Nous avons tous présents à l’esprit ces cours d’histoire, qui d’année en année, lorsque nous accomplissions nos études, faisaient se succéder des dates de batailles et de traités, jusqu’à la période contemporaine qu’il nous était laissé le « privilège » de vivre.
Certes, les événements, depuis 1914, ont bien semblé confirmer l’impression générale qui se dégageait de nos études, à savoir que l’Histoire est l’histoire de la Guerre.
Et pourtant… elle n’est pas que cela, ne serait-ce qu’en raison de ce fait que la guerre est l’expression de causes diverses et n’existe pas pour elle-même. Les manuels modernes d’enseignement ont heureusement introduit quelques notions de civilisation, intellectuelle et sociale, et même de civilisation comparée, sous forme d’appendices aux chapitres principaux consacrés à la politique.

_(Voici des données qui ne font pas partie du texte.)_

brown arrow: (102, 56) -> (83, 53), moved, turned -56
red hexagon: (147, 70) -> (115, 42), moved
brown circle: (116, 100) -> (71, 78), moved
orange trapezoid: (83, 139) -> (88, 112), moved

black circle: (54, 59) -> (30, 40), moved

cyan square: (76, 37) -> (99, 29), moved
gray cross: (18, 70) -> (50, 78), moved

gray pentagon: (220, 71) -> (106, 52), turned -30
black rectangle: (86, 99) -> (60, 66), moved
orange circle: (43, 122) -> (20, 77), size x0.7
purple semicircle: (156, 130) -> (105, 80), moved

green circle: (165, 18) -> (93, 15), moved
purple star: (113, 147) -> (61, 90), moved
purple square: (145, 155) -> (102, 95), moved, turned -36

L’Histoire, ressassée à l’enfant pendant le cycle primaire, se subdivise en six années durant le cycle secondaire, pour aboutir en première, c’est-à-dire à la veille du baccalauréat, à la période contemporaine qu’inaugure la révolution de 1789.

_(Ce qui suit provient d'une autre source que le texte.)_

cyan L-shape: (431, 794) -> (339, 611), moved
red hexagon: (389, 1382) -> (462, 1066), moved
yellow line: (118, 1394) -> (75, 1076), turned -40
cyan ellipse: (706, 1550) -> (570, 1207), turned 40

La dernière année d’études est ainsi consacrée à une tranche nouvelle à laquelle on accorde une importance particulière.
Or, ce morcellement des études historiques serait évitable partiellement si l’année de première était destinée à opérer une synthèse d’un enseignement dont nous dirons par ailleurs ce que nous pensons.
Car, en premier lieu, nous devons reconnaître qu’on nous enseigne l’Histoire de France presque exclusivement et que ce qu’on nous dit des autres pays, on ne nous le dit qu’en fonction d’un point de vue français, donc partial.
Ceux qui ont eu la curiosité de lire des Histoires étrangères, dans la langue du pays auquel elles se rapportent, se sont aperçus que la politique générale de ces pays — qu’ils soient nos ennemis ou non, et tous l’ont été plus ou moins à tour de rôle ! — était parfaitement logique, cohérente et juste, en fonction des nécessités intérieures locales. Ainsi, il paraîtrait possible, avec toutes les réserves qui s’imposent à un enseignement officiel, d’informer les élèves, non seulement de ce que les Français pensent des événements, mais de la façon dont les voisins ont conçu ces mêmes événements.
On aboutirait à une plus grande objectivité, à une meilleure information ; on éviterait — mais le veut-on ? — de déformer les esprits des générations successives dont il semble manifestement qu’on cherche à faire les tenants d’un nationalisme aveugle.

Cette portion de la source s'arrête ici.